私たちも、子どもながらに家事を分担するなど必死で生活を支えて。ただ、悪い時には悪いことが重なるもの。家が火事に遭ったり、やっとの思いで見つけた次の家も追い出されてしまったり……そのたびにどんどん貧乏になっていく。今振り返っても大変な状況でした。

幼少期つらかったのは、貧困と韓国人差別が重なった時。同級生の親から「あの子は韓国人だから遊んじゃダメ!」なんて言われたことがあります。どんなにいじめられてもずっと我慢していましたが、ある時あまりの執拗さに、反抗したことがありました。

そうしたら、その報復に今度は弟と妹がいじめられるようになってしまい……。自分がいじめられたことよりも苦しい事件でした。

その頃、あまりにつらくて教会の神父さんに聞いたことがあるんです。「真面目に頑張っている人に対して、どうして神様はこんなに酷い仕打ちをするんでしょうか?」と。すると神父さんは、「神様はその人をより幸せにするために、その人にしか乗り越えられない苦労をお与えになる。それによって器と心を大きくしてくださるんです」とおっしゃいました。

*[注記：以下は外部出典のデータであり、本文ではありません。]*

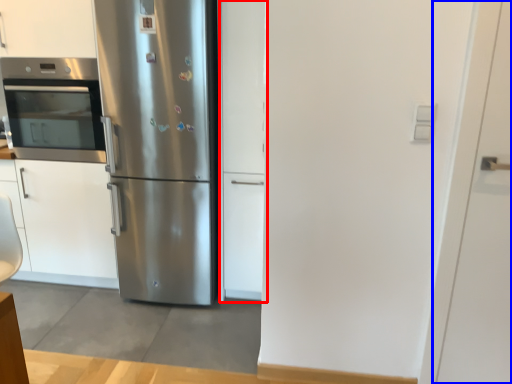 Question: Among these objects, which one is nearest to the camera, door (highlighted by a red box) or door (highlighted by a blue box)?

Choices:
 (A) door
 (B) door

Answer: (B)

「まず、今起こっている出来事を信頼しなさい」。そして、「自分から被害者意識を取り除くことが大事」だと教わりました。被害者意識を持つと、どこかに加害者を作って誰かのせいにする心の癖がついてしまうんですよね。それ以来、「幸せになるために、次は何を乗り越えればいいんだろう?」と考えるようになりました。